La revancha se realizó apenas un mes después en el Luna Park y terminó con victoria de Bonavena por puntos. El tercer combate llegó en enero de 1967, nuevamente en Mar del Plata, con triunfo de Ringo por nocaut en el noveno round.
El ascenso del mito
Nacido el 25 de septiembre de 1942 en Parque Patricios, Bonavena construyó una carrera tan brillante como extravagante. Debutó profesionalmente en el Madison Square Garden de Nueva York en 1964 y rápidamente se convirtió en una figura internacional.
Su apodo surgió, según la versión más popular, cuando una fanática lo confundió con Ringo Starr, baterista de The Beatles.
Carismático, provocador y dueño de frases memorables, Bonavena se transformó en mucho más que un boxeador. Cantó, actuó en cine y teatro, grabó discos y fue una celebridad absoluta en la Argentina de los años 60 y 70.
Sobre el ring enfrentó a gigantes de la historia como Muhammad Ali, Joe Frazier y Floyd Patterson.
Su pelea contra Ali, el 7 de diciembre de 1970 en el Madison Square Garden, quedó grabada para siempre. Ringo llevó al campeón hasta el round 15 y se convirtió en uno de los pocos boxeadores capaces de hacerlo sufrir realmente arriba del cuadrilátero.
El final trágico
La vida de Bonavena terminó abruptamente el 22 de mayo de 1976, cuando fue asesinado de un disparo en el corazón en las puertas del prostíbulo Mustang Ranch, en Nevada.
El autor material fue Ross Brymer, custodio del mafioso Joe Conforte, quien manejaba parte de los negocios vinculados al lugar.
La noticia conmocionó al país. Su cuerpo fue trasladado a la Argentina y velado en el Luna Park ante una multitud histórica. Más de 150.000 personas pasaron a despedirlo.
La leyenda sigue viva
En Necochea y Quequén, el recuerdo de Ringo no está solamente ligado al boxeo.

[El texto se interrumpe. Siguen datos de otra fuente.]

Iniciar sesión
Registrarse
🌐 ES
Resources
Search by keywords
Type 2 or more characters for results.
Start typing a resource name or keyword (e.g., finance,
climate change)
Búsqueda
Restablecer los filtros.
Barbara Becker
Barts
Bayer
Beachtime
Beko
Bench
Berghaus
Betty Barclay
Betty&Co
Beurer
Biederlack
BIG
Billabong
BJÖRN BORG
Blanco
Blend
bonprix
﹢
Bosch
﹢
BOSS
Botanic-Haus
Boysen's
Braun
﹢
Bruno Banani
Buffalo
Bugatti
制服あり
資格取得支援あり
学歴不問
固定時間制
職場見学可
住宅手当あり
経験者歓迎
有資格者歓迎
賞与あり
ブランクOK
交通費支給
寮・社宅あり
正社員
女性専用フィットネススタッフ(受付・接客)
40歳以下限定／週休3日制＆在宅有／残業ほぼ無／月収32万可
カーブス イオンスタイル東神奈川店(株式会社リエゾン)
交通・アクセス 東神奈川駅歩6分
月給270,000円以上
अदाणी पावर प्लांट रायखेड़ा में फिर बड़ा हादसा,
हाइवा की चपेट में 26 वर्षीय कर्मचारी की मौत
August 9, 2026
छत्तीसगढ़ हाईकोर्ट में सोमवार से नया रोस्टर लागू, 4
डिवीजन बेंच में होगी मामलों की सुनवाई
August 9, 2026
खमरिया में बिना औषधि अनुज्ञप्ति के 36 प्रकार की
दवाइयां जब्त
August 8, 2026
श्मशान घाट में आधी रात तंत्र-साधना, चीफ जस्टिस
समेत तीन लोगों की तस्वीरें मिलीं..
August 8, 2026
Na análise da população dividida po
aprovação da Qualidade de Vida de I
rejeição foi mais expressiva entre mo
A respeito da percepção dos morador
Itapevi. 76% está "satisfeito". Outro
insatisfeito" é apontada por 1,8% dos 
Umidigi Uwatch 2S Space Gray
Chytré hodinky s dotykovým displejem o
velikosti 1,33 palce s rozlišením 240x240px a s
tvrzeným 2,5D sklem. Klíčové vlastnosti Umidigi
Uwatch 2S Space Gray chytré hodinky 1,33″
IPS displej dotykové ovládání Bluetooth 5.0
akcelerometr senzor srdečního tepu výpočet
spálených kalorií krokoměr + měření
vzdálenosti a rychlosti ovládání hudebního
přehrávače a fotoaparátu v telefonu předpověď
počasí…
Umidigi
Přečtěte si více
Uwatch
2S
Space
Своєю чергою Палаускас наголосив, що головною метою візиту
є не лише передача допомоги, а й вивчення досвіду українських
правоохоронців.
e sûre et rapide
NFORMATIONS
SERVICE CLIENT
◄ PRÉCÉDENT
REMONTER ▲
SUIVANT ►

Sigue vivo en las historias de quienes lo vieron correr por la playa, caminar por el centro o mezclarse entre la gente con naturalidad.
También en la memoria deportiva de una ciudad que tuvo una fuerte tradición boxística y que vio pasar a figuras históricas como Kid Tutara, José María Gatica, Archie Moore y Horacio Accavallo.
Cincuenta años después de su muerte, Ringo Bonavena continúa ocupando un lugar único en la cultura popular argentina. Y una parte de esa historia también pertenece a Necochea.